The traditional treatment for prostate cancer, radical prostatectomy, removes the entire prostate along with a section of the urethra and the internal sphincter that is used in the process of urination and ejaculation.  Obviously, this kind of major surgery has possible side effects involving sexual function, urinary continence, infection and even damage to the rectum.  Localized focal treatments generally reduce or avoid these risks and may even be performed on an outpatient basis.  The disadvantage is that they may not offer as high of a cure rate for the cancer, since some of the prostate may be left intact .  Fortunately, many of these focal treatments can be repeated or followed by a radical prostatectomy, if necessary.

Focal Prostate Cancer Therapy

Many prostate cancer patients undergo a prostate removal, or radical prostatectomy, either by conventional surgery or using the robotic da Vinci system.  What doctors may not tell you is that either method not only removes the prostate gland, but an entire section of the urethra, including one of the valves important to maintaining continence and sexual function.   This “internal sphincter” is important not only for urination, but also for ejaculation .  Complete removal and resection of the prostate and urethra is a somewhat draconian response to what is usually a tiny tumor in once small section of the prostate.

Of course, the problem is that it is difficult to locate exactly where the tumor is, if there is more than one tumor, or if it has started to spread, so many doctors simply suggest a complete removal.  Prostate Biopsies suffer from false negatives and are as controversial as complete removal of the prostate.  A radical prostatectomy is not unlike completely removing the breast in a mastectomy for a small tumor where a lumpectomy might be an alternative.

Fortunately, there are now some methods that focus on removing just the tumor, rather than the entire prostate along with a section of the urethra and the internal sphincter that helps with urination and ejaculation.  Patients should be informed about all these options.  From the highly regarded Sloan Kettering Cancer Center, these include:

  1. Focal Cryoablation (Cold treatment)
  2. HIFU (High Intensity Focused Ultrasound) (Heat treatment)
  3. NanoKnife (Electrical Treatment)
  4. Vascular Targeted Therapy (Drug treatment)
  5. MRI Guided Laser Ablation (Laser/Heat Treatment)
  6. Radiofrequency Ablation (RF/Heat Treatment)

Less than 10 years ago, these focused therapies were not even available to patients in the United States.  Some are now FDA approved, while others are undergoing trials or are available in Europe, Mexico and other countries.   These treatments are often guided by high resolution MRI, ultrasound or by targeted biopsy results.

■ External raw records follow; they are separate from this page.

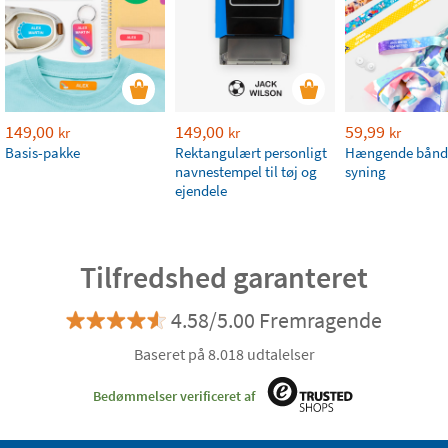
149,00
149,00
59,99
kr
kr
kr
Basis-pakke
Rektangulært personligt
Hængende bånd
navnestempel til tøj og
syning
ejendele
Tilfredshed garanteret
4.58/5.00 Fremragende
Baseret på 8.018 udtalelser
Bedømmelser verificeret af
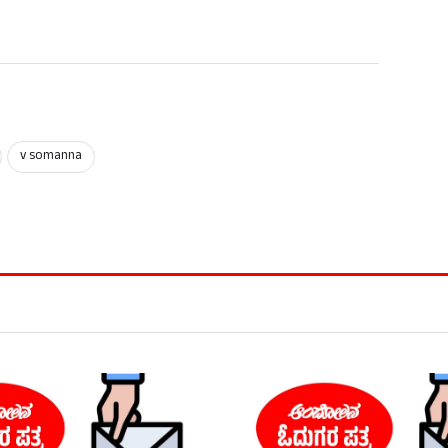
v somanna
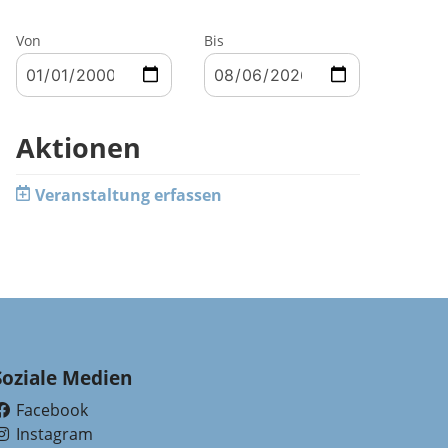
Von
Bis
Aktionen
Veranstaltung erfassen
Soziale Medien
Facebook
(External Link)
Instagram
(External Link)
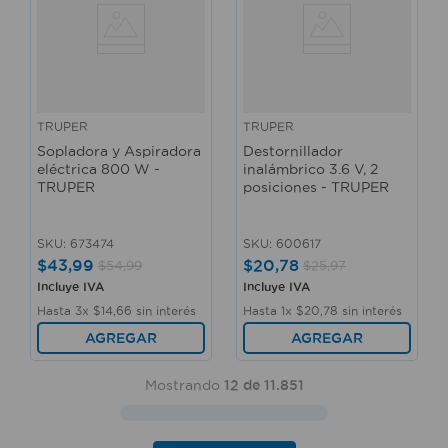
TRUPER
TRUPER
Sopladora y Aspiradora
Destornillador
eléctrica 800 W -
inalámbrico 3.6 V, 2
TRUPER
posiciones - TRUPER
SKU
:
673474
SKU
:
600617
$
43
,
99
$
20
,
78
$
54
,
99
$
25
,
97
Incluye IVA
Incluye IVA
Hasta
3
x
$
14
,
66
sin interés
Hasta
1
x
$
20
,
78
sin interés
AGREGAR
AGREGAR
Mostrando
12 de 11.851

Unlike radical prostatectomy and radiation treatments, these far less invasive therapies tend to have a lower incidence of major side effects.  On the downside, while still preliminary, their cure rates also tend to be lower.  Fortunately, unlike some radiation treatments, in many cases focal treatments can be followed by radical prostatectomy, if necessary.

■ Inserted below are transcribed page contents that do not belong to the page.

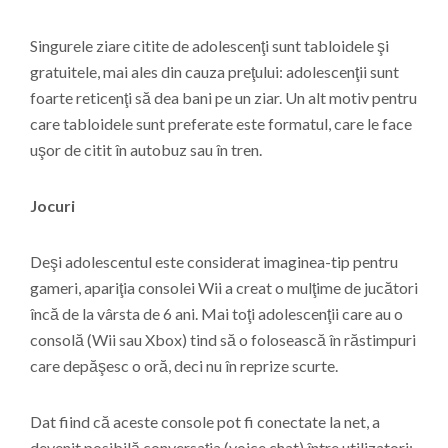
Singurele ziare citite de adolescenţi sunt tabloidele şi
gratuitele, mai ales din cauza preţului: adolescenţii sunt
foarte reticenţi să dea bani pe un ziar. Un alt motiv pentru
care tabloidele sunt preferate este formatul, care le face
uşor de citit în autobuz sau în tren.
Jocuri
Deşi adolescentul este considerat imaginea-tip pentru
gameri, apariţia consolei Wii a creat o mulţime de jucători
încă de la vârsta de 6 ani. Mai toţi adolescenţii care au o
consolă (Wii sau Xbox) tind să o folosească în răstimpuri
care depăşesc o oră, deci nu în reprize scurte.
Dat fiind că aceste console pot fi conectate la net, a
devenit posibilă conversaţia (voice chat) între utilizatori;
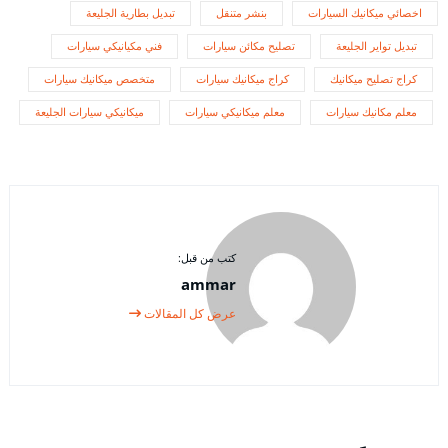
اخصائي ميكانيك السيارات
بنشر متنقل
تبديل بطارية الجليعة
تبديل تواير الجليعة
تصليح مكائن سيارات
فني مكيانيكي سيارات
كراج تصليح ميكانيك
كراج ميكانيك سيارات
متخصص ميكانيك سيارات
معلم مكانيك سيارات
معلم ميكانيكي سيارات
ميكانيكي سيارات الجليعة
كتب من قبل:
ammar
عرض كل المقالات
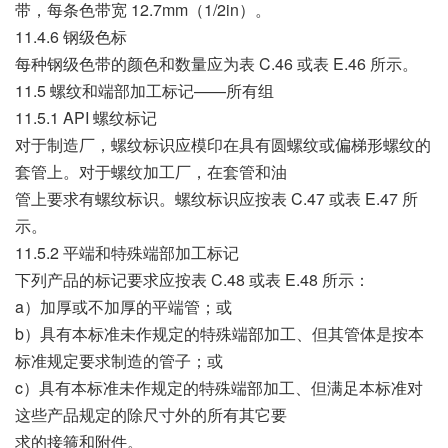
带，每条色带宽 12.7mm（1/2in）。
11.4.6 钢级色标
每种钢级色带的颜色和数量应为表 C.46 或表 E.46 所示。
11.5 螺纹和端部加工标记——所有组
11.5.1 API 螺纹标记
对于制造厂，螺纹标识应模印在具有圆螺纹或偏梯形螺纹的
套管上。对于螺纹加工厂，在套管和油
管上要求有螺纹标识。螺纹标识应按表 C.47 或表 E.47 所
示。
11.5.2 平端和特殊端部加工标记
下列产品的标记要求应按表 C.48 或表 E.48 所示：
a）加厚或不加厚的平端管；或
b）具有本标准未作规定的特殊端部加工、但其管体是按本
标准规定要求制造的管子；或
c）具有本标准未作规定的特殊端部加工、但满足本标准对
这些产品规定的除尺寸外的所有其它要
求的接箍和附件。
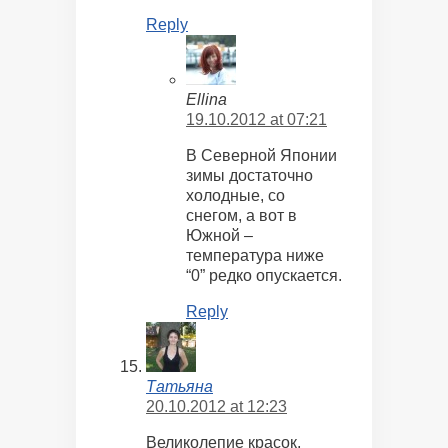
Reply
Ellina
19.10.2012 at 07:21
В Северной Японии
зимы достаточно
холодные, со
снегом, а вот в
Южной –
температура ниже
“0” редко опускается.
Reply
Татьяна
20.10.2012 at 12:23
Великолепие красок,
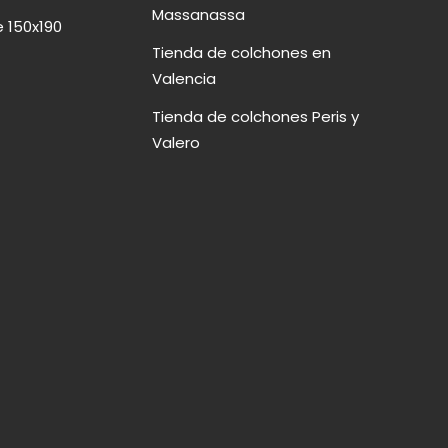
Massanassa
 150x190
Tienda de colchones en
Valencia
Tienda de colchones Peris y
Valero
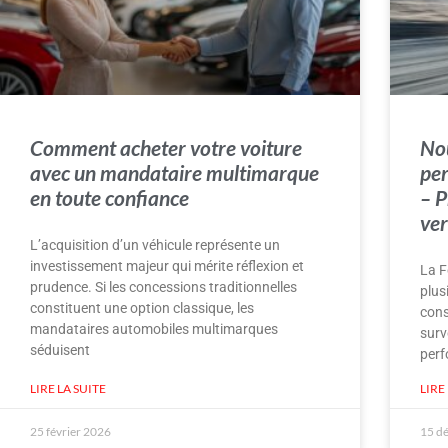
Comment acheter votre voiture
Nou
avec un mandataire multimarque
per
en toute confiance
– P
ver
L’acquisition d’un véhicule représente un
investissement majeur qui mérite réflexion et
La F
prudence. Si les concessions traditionnelles
plus
constituent une option classique, les
cons
mandataires automobiles multimarques
surv
séduisent
per
LIRE LA SUITE
LIRE
25 février 2026
15 d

Ultimately, these focal treatments tend to be for early and/or low-risk prostate cancer patients.   Some forms of prostate cancer cannot be treated by focal therapies.  Also, not all urologists agree on focal therapies, according to the Urology Times:

“We’re starting to do some investigative studies on this, but it’s still premature to say whether it’s going to be the future.

For low-grade disease, it’s certainly worth a try because nothing is really lost. For high-grade disease, I don’t know that it’s appropriate—we don’t have the data.

It used to be that all grades of cancer were treated either by radiation or surgery. Now surveillance is preferred for low-grade cancer with close follow-up, including repeated prostate biopsies. Rather than having to do that, why not just do focal therapy—HIFU or cryosurgery? I’d rather follow up with PSAs than biopsies.”